For Class
- Browse the online document/image collections listed in DH Toychest > Data Collections and Datasets > Document/Image Collections section. in order to get a sense of what digital texts are available. Concentrate on texts that are no longer in copyright or texts that can be used under a Creative Commons license; and that are available in plain-text or HTML format). Be sure to look especially at the larger, general purpose text collections that contain downloadable plaint-text, HTML, or XML files to see what is there–e.g.:
- EEBO-TCP Texts (see also catalog)
- Internet Archive (click on “Download” link on a book page for download format options)
- Open Library
- Oxford University Text Archive
- Project Gutenberg
———————-
- Examine the corpus Eighteenth Century Collections Online texts (2,198 plain-text English documents from Eighteenth Century Collections Online [TCP-ECCO]) (zip file) (The zip file contains the spreadsheet metadata.xls and a folder containing the full text of all the novels in plain-text form.)

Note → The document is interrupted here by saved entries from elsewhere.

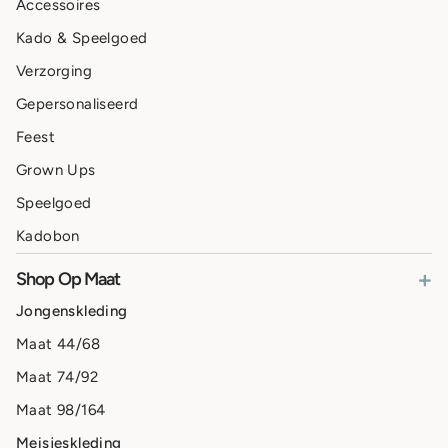
Accessoires
Kado & Speelgoed
Verzorging
Gepersonaliseerd
Feest
Grown Ups
Speelgoed
Kadobon
+
Shop Op Maat
Jongenskleding
Maat 44/68
Maat 74/92
Maat 98/164
Meisjeskleding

- Instructions on unzipping (decompressing) zip files: Mac, Windows.
- See spreadsheet (metadata.xls) listing the authors and novels.
- Collect a list of 10 sample works (with links to them) that can be worked with in plain-text format and leave it as a souvenir of your experimentation on the course site (go to the page “Practicum 2 – Finding Digital Texts” and create a post there called “Your Name – Finding Digital Texts”).